Trump and his allies have also toyed with him running for a third term , and generally speaking, Americans aren’t keen on him bending the rules for his benefit. For instance, he’s promised to seek vengeance against those whom he thinks have wronged him, but the New York Times/Ipsos poll found that 73% of Americans oppose Trump using the government to investigate and prosecute his enemies. 

Plus, not all of Trump’s ideas are popular. Poll after poll shows that Americans oppose ending birthright citizenship and Trump’s repeated instigation of a global trade war , among his other executive orders and plans .

Americans hate politics—and a lot of politicians

Politics tend to make people feel exhausted or hopeless , so it’s no surprise that Americans have a less-than-cheery view of politicians.

A new Gallup survey asked Americans’ opinions on 14 politicians or Trump-aligned figures, and half had net-negative favorability. That includes four prominent Democrats: Rep. Nancy Pelosi of California, Senate Minority Leader Chuck Schumer, former Vice President Kamala Harris, and Democratic Rep. Alexandria Ocasio-Cortez of New York. 

Only one Democrat—House Minority Leader Hakeem Jeffries—has a net-positive favorability, and even then, the plurality of Americans (37%) have no opinion on him.

Three Republicans or Trump administration figures were underwater too.
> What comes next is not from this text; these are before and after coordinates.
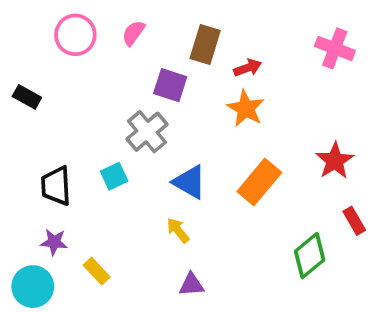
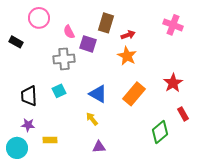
pink semicircle: (133, 33) -> (69, 32), moved, turned -64
black rectangle: (27, 97) -> (16, 42), moved
gray cross: (147, 132) -> (64, 59), moved, turned 35
yellow rectangle: (97, 271) -> (50, 140), turned -48

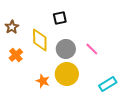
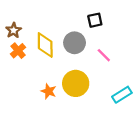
black square: (60, 18) -> (95, 20), moved
gray circle: (66, 49) -> (75, 43), moved
orange cross: (16, 55) -> (18, 51), moved

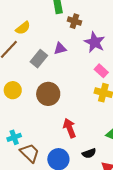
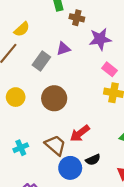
purple star: (95, 42) -> (100, 39), turned -30
red arrow: (70, 128) -> (80, 133), turned -102
brown trapezoid: (30, 153) -> (55, 145), moved
black semicircle: (89, 153) -> (93, 160), moved

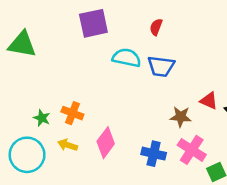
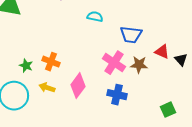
cyan semicircle: (127, 58) -> (95, 17), size x0.7
blue trapezoid: (161, 66) -> (131, 35), moved
pink cross: (192, 150) -> (114, 63), moved

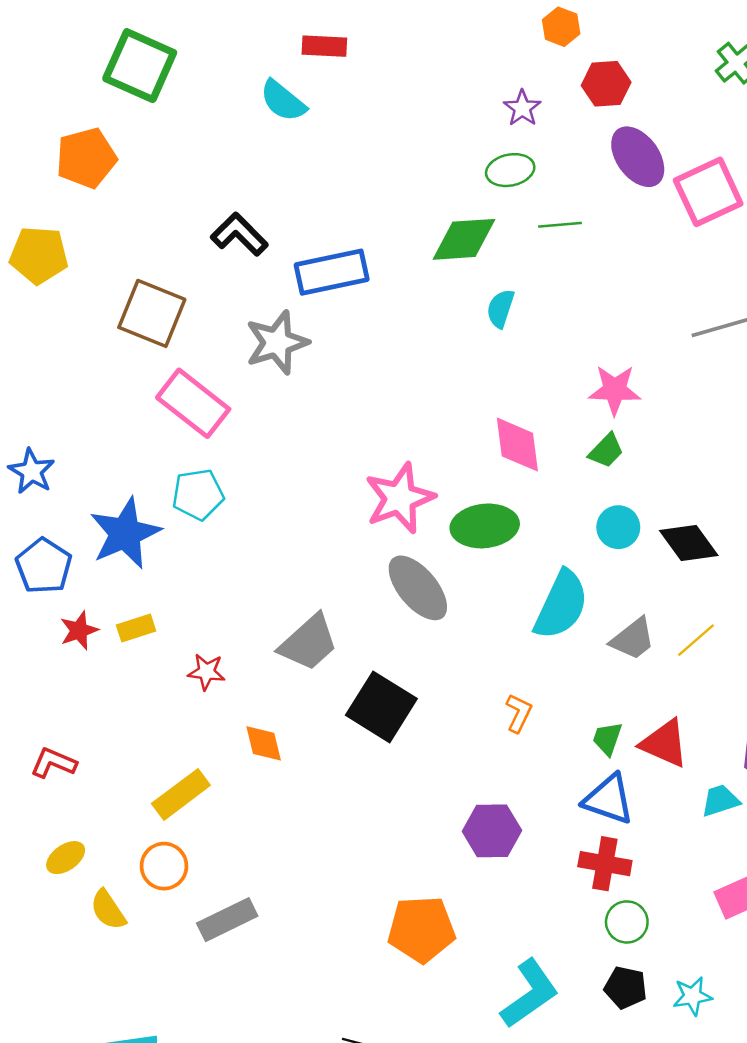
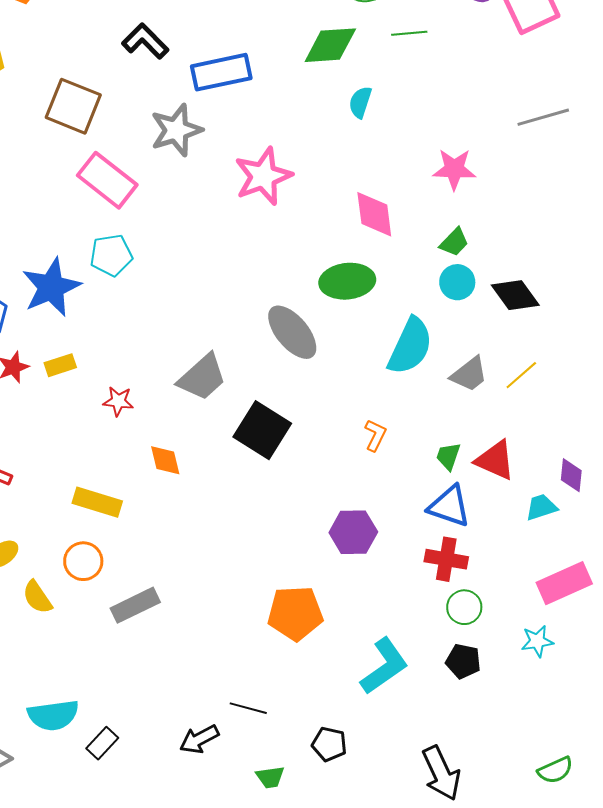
green trapezoid: (606, 451) -> (454, 242), moved
pink star: (400, 498) -> (263, 176), moved
yellow rectangle: (181, 794) -> (97, 502), turned 54
cyan star: (692, 996) -> (537, 641), moved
Several recent surveys have shown that people don’t like billionaire Elon Musk , who heads up the controversial Department of Government Efficiency (an advisory commission, not a real department). And Gallup has further confirmation of that: Just 43% of Americans have a positive view of him, while 47% do not. 

Embattled Defense Secretary Pete Hegseth wasn’t beloved, either. In fact, he has the highest net-unfavorable rating of any Trump-aligned figure Gallup asked about: 22% favorable, 29% unfavorable. That said, a near-majority of Americans (49%) has no opinion on him.

The third major Trump-world figure Americans aren’t fond of is … Trump himself. For now, his “honeymoon” period has been average at best , and Gallup has him at 48% unfavorable and 50% unfavorable. Meanwhile, the latest Civiqs poll for Daily Kos found that just 45% of registered voters approved of the job Trump is doing as president, while a majority (52%) did not.

Gallup conducted its poll shortly after Inauguration Day, so rosy-ish opinions of Tulsi Gabbard, Trump’s pick to be director of national intelligence, and Robert F. Kennedy Jr., Trump’s nominee for health secretary, are likely to wane as the public gets to know them better. After all, not only are they deplorable figures, but also they each only narrowly earned the approval of the Senate committees needed to push their nominations to the floor for a final vote. And getting them that far took a fair deal of outsize pressure (i.e., bullying ). 

Any updates?

  • Daily Kos is all over Elon Musk as he tries to wreck the federal government . And not only are people souring on Musk , but new polling from YouGov shows that 48% of Americans think he has too much influence in Trump’s administration, compared with 29% who think he has the right amount of influence and just 3% (!) who want him to have more.

  • Remember when conservatives defended Musk after he threw up two Nazi salutes on Inauguration Day? The latest Civiqs poll for Daily Kos finds that 86% of Democrats (correctly) consider it Nazi salute—but 87% of Republicans say it was not. 

  • As we’ve noted, egg prices are skyrocketing , and now even beloved chain Waffle House has announced it will add a surcharge to eggs. Turns out, nearly equal shares of Republicans (77%) as Democrats (76%) are dissatisfied with the price of eggs, according to Civiqs

Vibe check

Voters feel a lot of ways about the direction of the nation. According to Civiqs as of Friday, just 22% of registered voters are hopeful about the way things are going, while 17% are scared, 14% are depressed, and 15% are angry. Notably, there was an uptick in registered voters who are excited (13%) following November’s election, but that’s largely due to Republicans’ changing mood.